Additionally, we were restricted in our assessment by current understanding of some respiratory health effects and their relevance for children living near UOG areas. There remains a dearth of information about UOG impacts on children. Respirable silica is an example where little data about children exists. There is scientific consensus that 1) silica dust causes silicosis and that 2) exposure to quartz dust can lead to an increase in hospitalizations for respiratory illness. But the long-term effects of silica dust on children residing near UOG operations remain to be determined. There is a long latency period for silicosis, lung cancer, and some other respiratory illnesses, so it may be decades before we can document these relationships.
We also did not explore alternative energy sources that may provide a solution to our energy needs without the negative health impacts found with UOG. If we move away from UOG, we need to be cognizant that our energy needs will not go away and that we should support healthier energy choices.
We conclude that exposure to ozone, PM, silica dust, benzene, and formaldehyde is linked to adverse respiratory health effects, particularly in infants and children. However, the scientific literature examining the direct impact of shale gas and oil development on children is just starting to emerge.
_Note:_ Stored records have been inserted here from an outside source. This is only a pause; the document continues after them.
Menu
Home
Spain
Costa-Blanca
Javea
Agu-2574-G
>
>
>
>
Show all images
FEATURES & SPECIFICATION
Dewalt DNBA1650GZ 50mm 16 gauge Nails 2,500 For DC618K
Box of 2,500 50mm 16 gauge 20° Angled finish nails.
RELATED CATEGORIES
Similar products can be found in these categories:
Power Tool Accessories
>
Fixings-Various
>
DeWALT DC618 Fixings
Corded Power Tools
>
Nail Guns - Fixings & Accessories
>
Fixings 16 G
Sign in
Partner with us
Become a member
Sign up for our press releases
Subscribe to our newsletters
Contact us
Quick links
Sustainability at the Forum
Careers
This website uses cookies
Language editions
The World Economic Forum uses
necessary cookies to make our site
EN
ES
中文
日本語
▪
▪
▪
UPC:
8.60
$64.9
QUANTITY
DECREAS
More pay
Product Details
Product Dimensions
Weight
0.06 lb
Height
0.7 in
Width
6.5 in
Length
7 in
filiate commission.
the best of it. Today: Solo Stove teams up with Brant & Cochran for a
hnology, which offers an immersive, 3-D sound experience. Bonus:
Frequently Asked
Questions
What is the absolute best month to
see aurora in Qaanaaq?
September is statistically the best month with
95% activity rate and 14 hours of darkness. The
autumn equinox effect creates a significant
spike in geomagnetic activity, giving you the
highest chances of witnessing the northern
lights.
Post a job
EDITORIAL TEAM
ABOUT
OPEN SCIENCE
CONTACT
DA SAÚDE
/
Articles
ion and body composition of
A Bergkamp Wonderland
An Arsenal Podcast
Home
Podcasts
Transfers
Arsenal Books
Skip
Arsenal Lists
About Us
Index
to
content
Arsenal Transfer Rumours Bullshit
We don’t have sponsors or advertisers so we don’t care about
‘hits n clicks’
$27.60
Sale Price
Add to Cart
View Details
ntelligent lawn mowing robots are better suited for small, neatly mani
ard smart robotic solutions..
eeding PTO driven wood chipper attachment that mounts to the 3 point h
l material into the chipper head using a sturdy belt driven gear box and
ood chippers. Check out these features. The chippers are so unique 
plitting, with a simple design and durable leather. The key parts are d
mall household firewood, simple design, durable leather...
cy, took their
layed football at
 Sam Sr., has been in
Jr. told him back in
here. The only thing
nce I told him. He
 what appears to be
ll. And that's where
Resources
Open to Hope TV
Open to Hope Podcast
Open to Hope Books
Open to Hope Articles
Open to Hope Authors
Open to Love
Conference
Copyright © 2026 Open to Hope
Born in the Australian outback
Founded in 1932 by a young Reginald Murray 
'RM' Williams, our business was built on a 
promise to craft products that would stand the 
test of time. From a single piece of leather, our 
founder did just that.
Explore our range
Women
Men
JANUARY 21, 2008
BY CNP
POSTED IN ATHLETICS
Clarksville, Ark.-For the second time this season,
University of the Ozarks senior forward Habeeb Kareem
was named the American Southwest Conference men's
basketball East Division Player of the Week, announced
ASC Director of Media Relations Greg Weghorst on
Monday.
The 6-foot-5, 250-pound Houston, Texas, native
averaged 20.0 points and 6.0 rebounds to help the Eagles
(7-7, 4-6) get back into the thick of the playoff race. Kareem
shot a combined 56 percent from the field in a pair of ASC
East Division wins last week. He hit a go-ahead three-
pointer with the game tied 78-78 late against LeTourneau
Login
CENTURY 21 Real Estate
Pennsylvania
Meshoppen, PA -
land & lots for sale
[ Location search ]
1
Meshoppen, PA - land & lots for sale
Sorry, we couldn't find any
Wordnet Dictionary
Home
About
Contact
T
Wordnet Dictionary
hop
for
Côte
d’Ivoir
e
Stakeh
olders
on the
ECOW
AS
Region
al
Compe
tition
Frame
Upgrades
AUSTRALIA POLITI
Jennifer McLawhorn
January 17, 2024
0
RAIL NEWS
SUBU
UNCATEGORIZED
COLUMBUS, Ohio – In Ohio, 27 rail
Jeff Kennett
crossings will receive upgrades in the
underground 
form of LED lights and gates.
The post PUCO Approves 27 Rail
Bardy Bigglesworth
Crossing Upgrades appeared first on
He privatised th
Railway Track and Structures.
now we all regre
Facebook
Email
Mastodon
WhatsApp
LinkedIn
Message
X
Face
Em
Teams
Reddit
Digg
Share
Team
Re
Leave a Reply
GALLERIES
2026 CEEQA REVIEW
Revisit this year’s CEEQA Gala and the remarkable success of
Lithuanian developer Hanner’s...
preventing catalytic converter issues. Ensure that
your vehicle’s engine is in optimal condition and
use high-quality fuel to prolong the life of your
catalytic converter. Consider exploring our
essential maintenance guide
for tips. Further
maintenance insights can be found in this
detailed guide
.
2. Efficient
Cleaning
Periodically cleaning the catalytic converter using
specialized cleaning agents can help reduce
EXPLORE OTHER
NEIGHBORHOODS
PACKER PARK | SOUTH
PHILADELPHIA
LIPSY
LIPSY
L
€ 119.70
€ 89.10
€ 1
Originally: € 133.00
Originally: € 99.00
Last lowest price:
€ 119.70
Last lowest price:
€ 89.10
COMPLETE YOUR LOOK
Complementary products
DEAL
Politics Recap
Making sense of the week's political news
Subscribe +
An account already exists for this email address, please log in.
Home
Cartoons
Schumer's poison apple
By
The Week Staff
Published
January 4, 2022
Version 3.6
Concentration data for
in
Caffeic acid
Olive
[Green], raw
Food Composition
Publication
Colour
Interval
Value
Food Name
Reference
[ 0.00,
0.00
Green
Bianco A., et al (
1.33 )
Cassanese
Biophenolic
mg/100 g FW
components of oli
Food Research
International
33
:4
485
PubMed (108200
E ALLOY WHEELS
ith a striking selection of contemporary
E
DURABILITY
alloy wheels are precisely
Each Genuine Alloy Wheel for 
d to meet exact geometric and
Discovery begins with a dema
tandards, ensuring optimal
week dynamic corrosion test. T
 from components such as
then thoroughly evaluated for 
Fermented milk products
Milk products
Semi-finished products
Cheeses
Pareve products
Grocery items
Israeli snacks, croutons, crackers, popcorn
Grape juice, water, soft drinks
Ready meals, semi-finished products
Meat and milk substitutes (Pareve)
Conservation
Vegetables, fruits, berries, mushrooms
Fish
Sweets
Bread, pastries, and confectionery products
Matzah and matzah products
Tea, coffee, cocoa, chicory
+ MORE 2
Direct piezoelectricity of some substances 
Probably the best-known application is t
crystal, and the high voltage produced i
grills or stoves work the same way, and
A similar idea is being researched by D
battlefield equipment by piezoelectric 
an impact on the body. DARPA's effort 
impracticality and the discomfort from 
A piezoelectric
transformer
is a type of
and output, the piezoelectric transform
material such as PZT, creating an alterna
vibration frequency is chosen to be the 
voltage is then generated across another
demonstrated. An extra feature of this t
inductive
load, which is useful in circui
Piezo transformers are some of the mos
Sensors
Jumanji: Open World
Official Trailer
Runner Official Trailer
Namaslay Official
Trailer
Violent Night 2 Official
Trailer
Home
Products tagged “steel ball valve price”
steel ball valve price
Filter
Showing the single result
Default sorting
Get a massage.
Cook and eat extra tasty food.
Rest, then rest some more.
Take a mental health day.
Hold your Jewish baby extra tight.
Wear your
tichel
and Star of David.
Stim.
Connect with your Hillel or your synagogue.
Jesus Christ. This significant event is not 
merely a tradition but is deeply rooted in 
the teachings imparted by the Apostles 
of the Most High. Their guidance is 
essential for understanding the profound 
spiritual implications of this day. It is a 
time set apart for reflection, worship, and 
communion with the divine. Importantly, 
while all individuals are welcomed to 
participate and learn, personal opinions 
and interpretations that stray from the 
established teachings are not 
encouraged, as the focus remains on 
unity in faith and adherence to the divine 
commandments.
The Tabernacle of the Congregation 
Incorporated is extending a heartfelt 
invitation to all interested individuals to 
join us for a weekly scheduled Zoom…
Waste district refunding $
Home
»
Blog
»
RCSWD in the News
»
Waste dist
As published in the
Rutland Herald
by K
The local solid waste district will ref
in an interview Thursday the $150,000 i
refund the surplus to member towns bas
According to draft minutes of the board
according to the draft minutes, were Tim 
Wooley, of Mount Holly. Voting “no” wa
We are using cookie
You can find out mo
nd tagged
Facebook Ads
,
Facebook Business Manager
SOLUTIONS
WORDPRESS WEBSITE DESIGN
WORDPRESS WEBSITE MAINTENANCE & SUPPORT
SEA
In the absence of direct evidence on levels of exposure and adverse health outcomes among infants and children due to UOG air pollution, our focus on key air pollutants and the vulnerability of children serves to identify potential health risks as well as to promote additional research in this area. Research indicates elevated air pollutant emissions and/or atmospheric concentrations in areas with UOG development as well as increased health risks, driven by pollutants such as benzene. Meanwhile, a growing number of epidemiological studies indicate that oil and gas development is associated with adverse health impacts, such as increased birth outcomes, hospitalization rates, and reported health symptoms per person (2, 160, 161). These initial results are consistent with the existing body of epidemiology that observes the impact of air pollutant exposure on children more generally.
We believe that protecting children’s health is a social, scientific, and ethical priority. Large-scale and long-term epidemiological studies are needed but we strongly recommend precautionary measures at this time, in order to protect the health of infants and children.